The Bitcoin hashrate – the aggregate computation power the network consumes – has declined drastically over the past couple of weeks. Industry insiders consider this a signal that China’s clampdown on its domestic mining industry is now being reflected on the network. If this trend continues, it could have wider implications for the future of bitcoin mining.
Here’s what the decline in Bitcoin’s hashrate means for the global mining community and Bitcoin investors.
After hitting an all-time high of 180.6 million exahashes per second in May, Bitcoin’s hashrate has declined to 129.1 million exahashes per second this week. This dip is extraordinary because the hashrate has been steadily climbing for several years, alongside the value of each BTC.
The slowdown comes just weeks after Chinese regulators announced new measures to limit mining activities within the country. Four provinces – the Xinjiang Uygur Autonomous Region, the Inner Mongolia Autonomous Region, and the Qinghai province – have all announced their mining facilities will be shut down because the regions failed to meet Beijing’s energy use targets and laid out plans to reduce power consumption. Meanwhile, officials in Sichuan province are expected to follow suit.

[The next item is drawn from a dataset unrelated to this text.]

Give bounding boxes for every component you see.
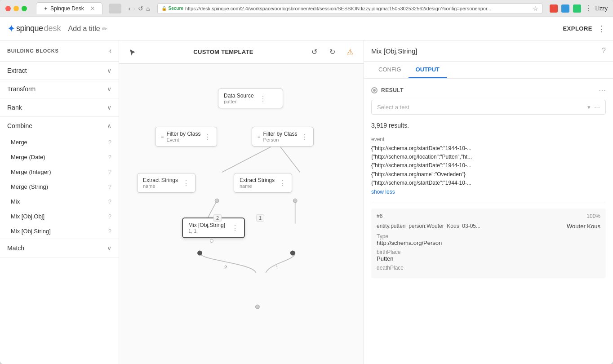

According to a tweet by Chinese crypto blogger Colin Wu, “Bitcoin mining in Sichuan, China is being shut down one after another. Miners believe that Sichuan’s restrictive policies will be introduced soon. Ethereum’s hashrate fell by 7%, Bitcoin’s hashrate is temporarily not reflected.”
Since China hosts around 75% of the world’s bitcoin mining capacity, these shutdowns are expected to have an impact on the global cryptocurrency sector.
China’s clampdown effectively reduces competitive pressure for miners in the rest of the world. Longer block times and lower hashrate translate to greater rewards for miners like Argo Blockchain.
Analysts believe mining equipment could also get cheaper. Over the past year, there has been a shortage of graphic cards and ASIC chips. Supply-chain disruptions from the pandemic further amplified this issue worldwide, sending prices to an all-time high. While some of these impacts may be temporary, the industry could experience a longer-term paradigm shift towards a more diverse array of miners, based in areas with clean and renewable energy. Currently, the Lone Star State has become the go-to spot for these displaced mining operations. CNBC estimated that more than 50% of China’s total hash rate could eventually wind up in Texas.
Analysts expect the hashrate and equipment costs to quickly rebound, as miners step in to fill the gap left behind by China. Indeed, several major Chinese Bitcoin miners are considering moving their equipment and operations to other destinations.
Nevertheless, the fact that China is relinquishing its position as a Bitcoin mining hub alters the industry’s dynamics. It compels the sector to diversify across different parts of the world, which could make the entire network much more robust. It also incentivises miners to move their operations to destinations with cleaner, renewable sources of energy. Effectively, this trend could diminish the global Bitcoin mining industry’s carbon footprint.
A sector that relies more on renewable energy and is less dominated by any single nation could be perceived more favourably by business and political leaders across the world.
China’s clampdown on its domestic mining sector is reducing competition and improving profitability for miners in other parts of the world. While the impact of this is still nascent, it could diversify the mining industry over the long term and could incentivise miners towards clean renewable energy sources.